Ashes to Ashes
Now here's a topic not many people want to talk about. But, of course I do. The importance of communicating whether you want to be buried or cremated is first and foremost. This is not a decision that can be reversed.
I read recently about how urns full of ashes are stacked up in the closets of funeral homes uncollected. Here are some thoughts as to why that may happen.
- The family can't agree upon what to do with the ashes
- The family can't agree as to where the ashes should be buried, if buried at all
- The ground is too frozen to do anything until spring thaw
- It is difficult to imagine your loved one now in an urn
- The urn was forgotten about
Nonnie wanted to be cremated and had communicated her wishes to Boo. She had also mentioned that to me at some point though I can't remember how the topic arose.
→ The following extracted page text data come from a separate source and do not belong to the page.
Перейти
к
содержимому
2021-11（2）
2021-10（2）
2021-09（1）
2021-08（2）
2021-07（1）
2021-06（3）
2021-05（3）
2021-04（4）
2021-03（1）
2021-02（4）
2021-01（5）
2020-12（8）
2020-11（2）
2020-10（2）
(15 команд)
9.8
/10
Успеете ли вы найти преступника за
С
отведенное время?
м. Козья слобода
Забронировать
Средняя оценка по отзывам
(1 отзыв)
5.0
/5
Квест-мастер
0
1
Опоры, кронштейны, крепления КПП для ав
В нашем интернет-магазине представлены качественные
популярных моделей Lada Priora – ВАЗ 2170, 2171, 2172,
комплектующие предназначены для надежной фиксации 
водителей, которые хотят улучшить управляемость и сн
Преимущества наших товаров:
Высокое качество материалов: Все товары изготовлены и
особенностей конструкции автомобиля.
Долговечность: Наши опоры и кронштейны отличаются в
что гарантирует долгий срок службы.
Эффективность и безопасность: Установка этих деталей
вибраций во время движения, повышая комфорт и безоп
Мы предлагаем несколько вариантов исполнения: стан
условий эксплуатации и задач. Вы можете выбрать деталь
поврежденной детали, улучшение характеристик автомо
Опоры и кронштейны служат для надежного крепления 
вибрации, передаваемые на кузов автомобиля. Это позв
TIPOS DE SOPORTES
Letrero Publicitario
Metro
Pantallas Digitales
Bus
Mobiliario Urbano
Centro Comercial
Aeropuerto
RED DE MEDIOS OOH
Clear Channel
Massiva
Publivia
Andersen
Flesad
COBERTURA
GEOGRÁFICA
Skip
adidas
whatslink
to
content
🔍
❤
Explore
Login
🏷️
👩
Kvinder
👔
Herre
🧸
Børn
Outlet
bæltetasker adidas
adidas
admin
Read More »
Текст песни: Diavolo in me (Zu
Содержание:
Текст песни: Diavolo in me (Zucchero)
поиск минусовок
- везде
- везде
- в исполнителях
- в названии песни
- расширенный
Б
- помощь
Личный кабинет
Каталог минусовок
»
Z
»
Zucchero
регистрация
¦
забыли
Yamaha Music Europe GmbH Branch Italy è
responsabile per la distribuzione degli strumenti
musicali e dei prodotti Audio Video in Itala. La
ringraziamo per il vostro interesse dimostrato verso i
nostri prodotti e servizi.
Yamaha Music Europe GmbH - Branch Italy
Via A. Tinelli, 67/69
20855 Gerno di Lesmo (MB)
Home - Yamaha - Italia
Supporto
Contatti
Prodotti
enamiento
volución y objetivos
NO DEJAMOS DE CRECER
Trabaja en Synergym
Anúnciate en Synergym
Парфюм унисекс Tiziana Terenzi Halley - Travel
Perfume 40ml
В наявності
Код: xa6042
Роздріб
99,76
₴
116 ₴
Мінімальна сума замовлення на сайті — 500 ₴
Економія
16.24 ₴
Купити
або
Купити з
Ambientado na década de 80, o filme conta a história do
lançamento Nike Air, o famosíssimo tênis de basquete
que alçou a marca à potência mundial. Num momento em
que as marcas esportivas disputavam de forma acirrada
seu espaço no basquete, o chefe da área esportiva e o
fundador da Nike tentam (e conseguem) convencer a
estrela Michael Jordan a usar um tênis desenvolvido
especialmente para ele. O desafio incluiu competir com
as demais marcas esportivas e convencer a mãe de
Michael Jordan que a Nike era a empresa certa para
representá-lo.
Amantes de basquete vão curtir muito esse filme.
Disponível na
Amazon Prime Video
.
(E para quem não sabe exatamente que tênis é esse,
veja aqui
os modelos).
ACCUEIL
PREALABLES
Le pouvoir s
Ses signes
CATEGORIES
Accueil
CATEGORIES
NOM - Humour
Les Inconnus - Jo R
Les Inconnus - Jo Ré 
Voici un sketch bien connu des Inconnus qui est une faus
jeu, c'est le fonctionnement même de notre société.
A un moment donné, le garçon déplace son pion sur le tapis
Probably when her 89 year old mother died just a few years before.
Boo presented my brother Todd and me with what I fondly referred to as "bag of Mom"- a small bag of ashes to sprinkle wherever we chose to honor Mom. "Ashes to ashes, dust to dust". You may be thinking that that is not really appropriate, but Nonnie would have appreciated the sense of humor. She would have laughed at this too!
" I've secretly arranged to have my ashes carelessly spilled on and stubbornly ground into my children's carpets"
I saw a movie where the Dad dies, is cremated, and his son travels all over the country having a conversation with the urn that is seatbelted and strapped into the front passenger seat of his car. He carefully and methodically spreads his father's ashes out the window as he honored him.
Todd told me he spread Mom's ashes in the surf at "Fence Beach" in Nantucket; Mom's favorite beach. I chose to spread Nonnie all over the island, in all the special places she loved, saying a final goodbye while shaking and emptying the "bag of Mom" off the bow of the steamship as it approached the end of the jetties that protects the harbor and headed out to the open sea.
So this is another thing to think about and then commmunicate to your parents, spouse, and/or children.
Where would you want your ashes to go? Who would you want to have some of your ashes? This can be very meaningful to those left behind.